> What you are asked to do:
Find each line in the records below that contains the word "with", and copy it out.

> Records supplied:
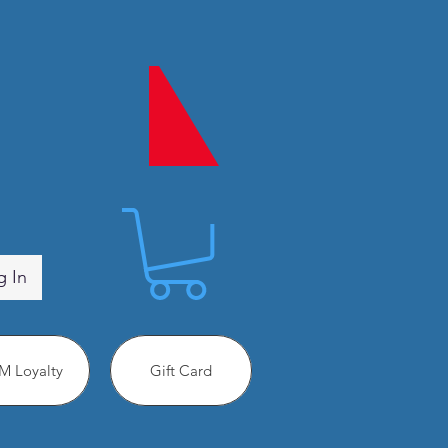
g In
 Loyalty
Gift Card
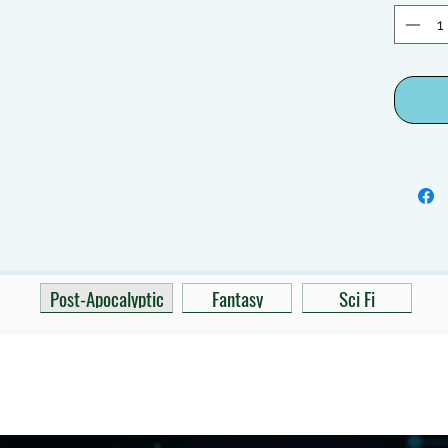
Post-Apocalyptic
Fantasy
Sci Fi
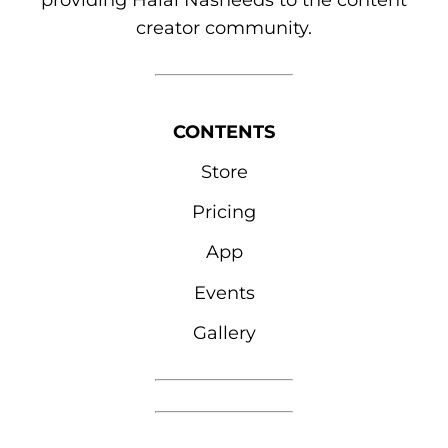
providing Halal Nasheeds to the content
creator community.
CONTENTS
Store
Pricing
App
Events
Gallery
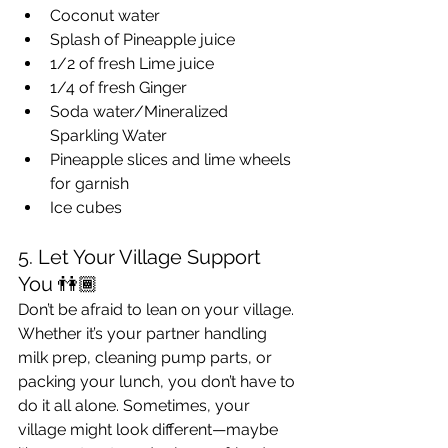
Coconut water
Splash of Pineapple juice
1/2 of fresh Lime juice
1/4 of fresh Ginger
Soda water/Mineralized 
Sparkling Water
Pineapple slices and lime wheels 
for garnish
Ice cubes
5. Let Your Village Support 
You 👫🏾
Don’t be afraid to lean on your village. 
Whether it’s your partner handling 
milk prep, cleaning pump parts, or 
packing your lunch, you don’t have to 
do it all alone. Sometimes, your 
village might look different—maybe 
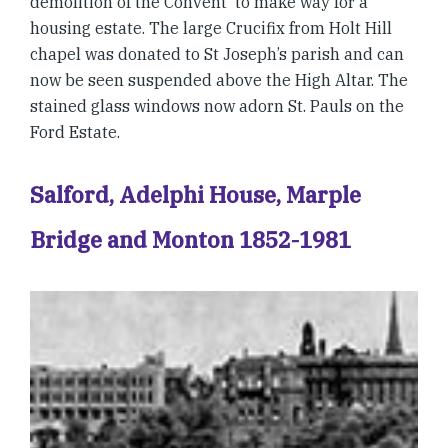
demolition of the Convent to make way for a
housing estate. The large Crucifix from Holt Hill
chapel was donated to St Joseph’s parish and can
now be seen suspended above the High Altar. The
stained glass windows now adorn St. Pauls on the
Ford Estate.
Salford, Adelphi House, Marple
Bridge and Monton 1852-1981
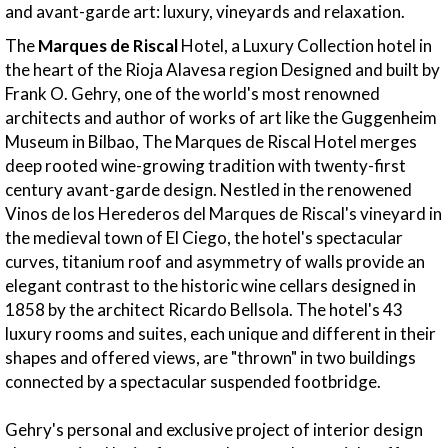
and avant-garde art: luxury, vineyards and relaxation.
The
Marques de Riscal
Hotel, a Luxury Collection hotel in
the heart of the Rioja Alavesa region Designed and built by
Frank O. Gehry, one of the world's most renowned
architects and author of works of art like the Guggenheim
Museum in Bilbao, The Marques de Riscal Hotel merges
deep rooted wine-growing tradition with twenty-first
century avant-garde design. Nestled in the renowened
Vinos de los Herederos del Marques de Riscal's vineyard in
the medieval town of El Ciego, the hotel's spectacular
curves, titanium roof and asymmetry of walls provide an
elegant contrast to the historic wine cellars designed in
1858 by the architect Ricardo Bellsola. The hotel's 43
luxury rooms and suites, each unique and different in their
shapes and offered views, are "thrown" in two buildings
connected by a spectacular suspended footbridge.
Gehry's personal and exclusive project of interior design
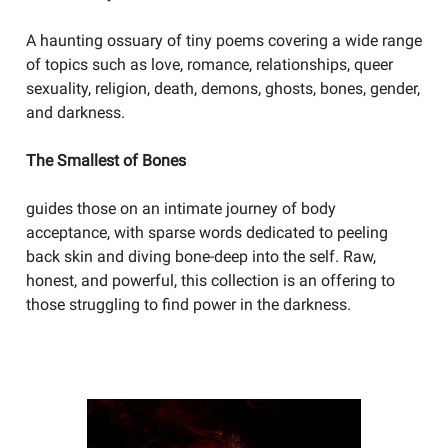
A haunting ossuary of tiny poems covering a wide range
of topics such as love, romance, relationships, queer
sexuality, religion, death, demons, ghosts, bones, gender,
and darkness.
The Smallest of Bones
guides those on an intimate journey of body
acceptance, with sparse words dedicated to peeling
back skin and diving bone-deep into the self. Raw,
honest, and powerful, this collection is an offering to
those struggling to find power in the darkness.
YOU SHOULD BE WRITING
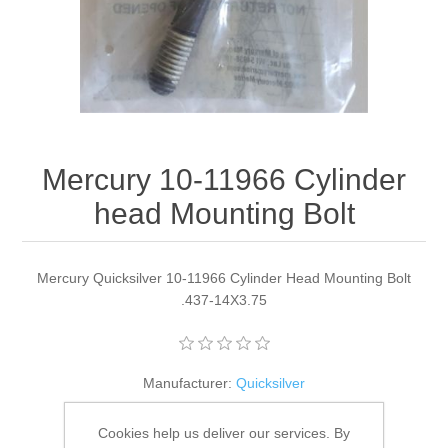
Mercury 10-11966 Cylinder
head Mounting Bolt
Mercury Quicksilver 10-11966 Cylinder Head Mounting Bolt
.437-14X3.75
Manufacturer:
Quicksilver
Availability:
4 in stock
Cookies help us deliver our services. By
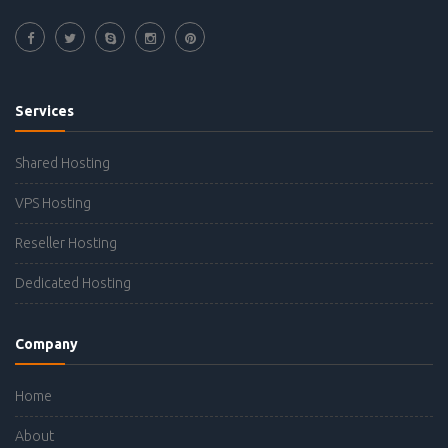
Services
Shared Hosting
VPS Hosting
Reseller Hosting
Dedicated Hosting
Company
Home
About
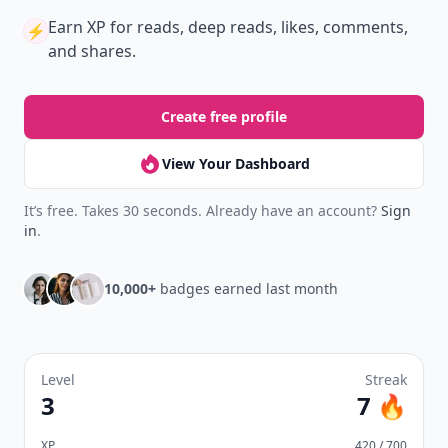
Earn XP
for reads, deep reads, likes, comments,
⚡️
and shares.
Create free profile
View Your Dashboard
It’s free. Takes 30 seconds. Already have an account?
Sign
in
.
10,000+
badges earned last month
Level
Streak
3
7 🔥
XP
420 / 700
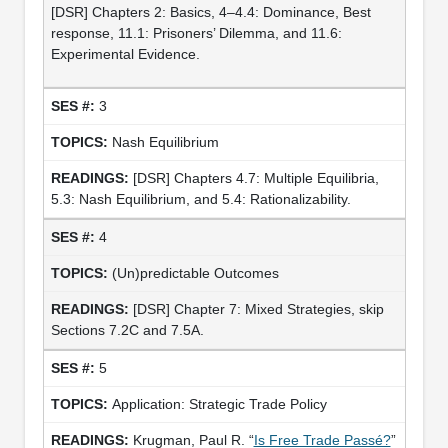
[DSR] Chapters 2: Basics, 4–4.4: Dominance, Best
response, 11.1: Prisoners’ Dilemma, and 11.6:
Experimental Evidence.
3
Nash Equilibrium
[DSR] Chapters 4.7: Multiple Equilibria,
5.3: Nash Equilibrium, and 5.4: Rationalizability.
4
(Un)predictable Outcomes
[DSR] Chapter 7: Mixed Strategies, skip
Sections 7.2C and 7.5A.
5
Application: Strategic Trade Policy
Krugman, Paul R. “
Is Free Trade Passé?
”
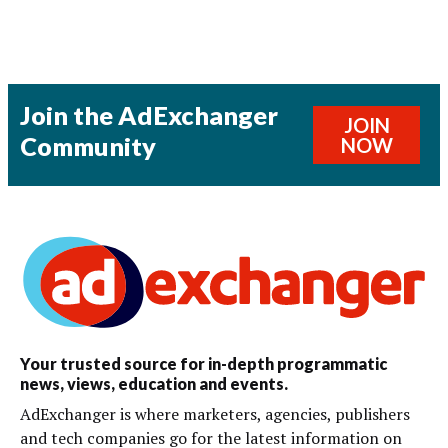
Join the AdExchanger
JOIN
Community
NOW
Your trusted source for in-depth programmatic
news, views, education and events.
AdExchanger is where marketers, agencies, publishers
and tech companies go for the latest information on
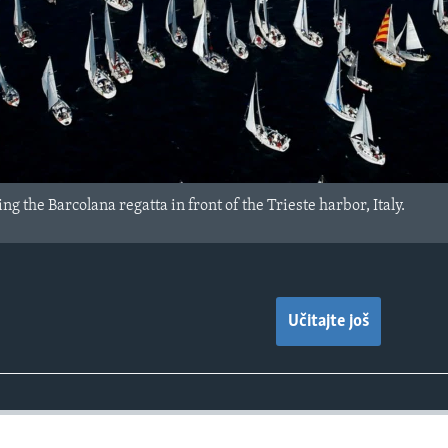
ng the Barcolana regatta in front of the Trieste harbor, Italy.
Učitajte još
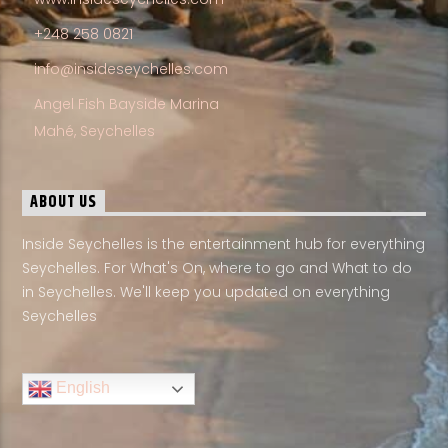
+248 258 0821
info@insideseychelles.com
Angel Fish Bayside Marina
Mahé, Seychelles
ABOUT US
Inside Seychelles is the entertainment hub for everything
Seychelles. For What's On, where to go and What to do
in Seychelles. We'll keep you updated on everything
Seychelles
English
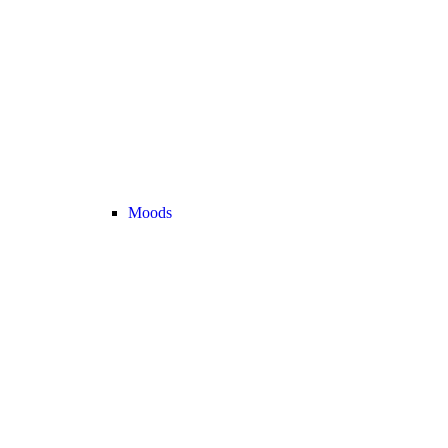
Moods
==
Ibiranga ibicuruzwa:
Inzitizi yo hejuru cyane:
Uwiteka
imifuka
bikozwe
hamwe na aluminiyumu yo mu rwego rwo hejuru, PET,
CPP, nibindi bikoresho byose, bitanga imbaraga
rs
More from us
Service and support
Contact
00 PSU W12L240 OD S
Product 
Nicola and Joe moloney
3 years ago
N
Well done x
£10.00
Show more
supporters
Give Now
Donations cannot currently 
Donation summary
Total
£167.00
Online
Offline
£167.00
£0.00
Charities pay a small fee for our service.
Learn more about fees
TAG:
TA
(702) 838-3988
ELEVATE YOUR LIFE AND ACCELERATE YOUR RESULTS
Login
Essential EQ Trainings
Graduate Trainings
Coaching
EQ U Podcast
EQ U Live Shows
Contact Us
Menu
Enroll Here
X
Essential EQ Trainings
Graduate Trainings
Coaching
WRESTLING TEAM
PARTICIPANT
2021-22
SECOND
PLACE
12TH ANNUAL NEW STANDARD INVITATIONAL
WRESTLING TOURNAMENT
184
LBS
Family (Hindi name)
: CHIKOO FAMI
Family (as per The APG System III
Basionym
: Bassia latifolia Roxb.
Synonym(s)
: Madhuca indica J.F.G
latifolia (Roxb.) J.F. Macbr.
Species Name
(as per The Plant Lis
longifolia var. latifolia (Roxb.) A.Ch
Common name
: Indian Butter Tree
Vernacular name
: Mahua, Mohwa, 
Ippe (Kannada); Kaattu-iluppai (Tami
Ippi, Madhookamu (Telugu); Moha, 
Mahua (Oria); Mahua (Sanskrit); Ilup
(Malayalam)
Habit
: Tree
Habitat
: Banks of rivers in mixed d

> Task answer:
deep rooted wine-growing tradition with twenty-first
acceptance, with sparse words dedicated to peeling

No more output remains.